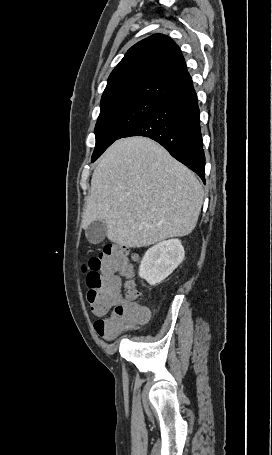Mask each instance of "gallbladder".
Listing matches in <instances>:
<instances>
[{
  "label": "gallbladder",
  "mask_w": 272,
  "mask_h": 455,
  "mask_svg": "<svg viewBox=\"0 0 272 455\" xmlns=\"http://www.w3.org/2000/svg\"><path fill=\"white\" fill-rule=\"evenodd\" d=\"M107 226L104 222L94 221L86 229L85 235L90 243L98 244L105 239Z\"/></svg>",
  "instance_id": "bac80fb5"
}]
</instances>
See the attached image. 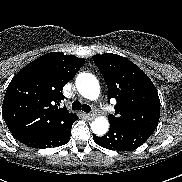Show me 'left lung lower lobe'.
<instances>
[{
	"label": "left lung lower lobe",
	"instance_id": "left-lung-lower-lobe-1",
	"mask_svg": "<svg viewBox=\"0 0 182 182\" xmlns=\"http://www.w3.org/2000/svg\"><path fill=\"white\" fill-rule=\"evenodd\" d=\"M153 132L146 128L110 123V130L105 136L94 135L93 138L101 147L116 151H130L145 143Z\"/></svg>",
	"mask_w": 182,
	"mask_h": 182
}]
</instances>
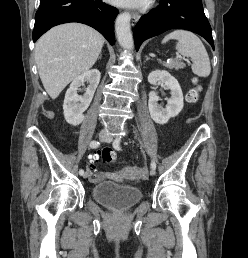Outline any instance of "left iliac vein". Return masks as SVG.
Wrapping results in <instances>:
<instances>
[{
	"instance_id": "left-iliac-vein-1",
	"label": "left iliac vein",
	"mask_w": 248,
	"mask_h": 258,
	"mask_svg": "<svg viewBox=\"0 0 248 258\" xmlns=\"http://www.w3.org/2000/svg\"><path fill=\"white\" fill-rule=\"evenodd\" d=\"M107 143H110L113 141V137L112 136H108V138L105 140ZM150 175L151 176H154L155 175V170L154 169H151L150 171Z\"/></svg>"
}]
</instances>
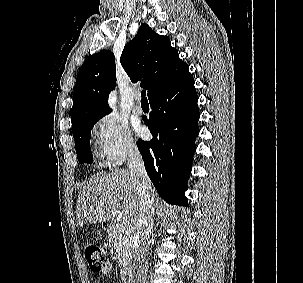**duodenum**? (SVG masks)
Listing matches in <instances>:
<instances>
[{"label":"duodenum","mask_w":303,"mask_h":283,"mask_svg":"<svg viewBox=\"0 0 303 283\" xmlns=\"http://www.w3.org/2000/svg\"><path fill=\"white\" fill-rule=\"evenodd\" d=\"M108 226L111 227L112 224H109ZM123 275L126 283H133L131 271L128 268L123 269Z\"/></svg>","instance_id":"410a0bca"}]
</instances>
::::::::::
**WHAT IS BEING ASKED**
Each line of the material above that holds "rule" counts once; give the total and nothing else.

**TASK OUTPUT**
4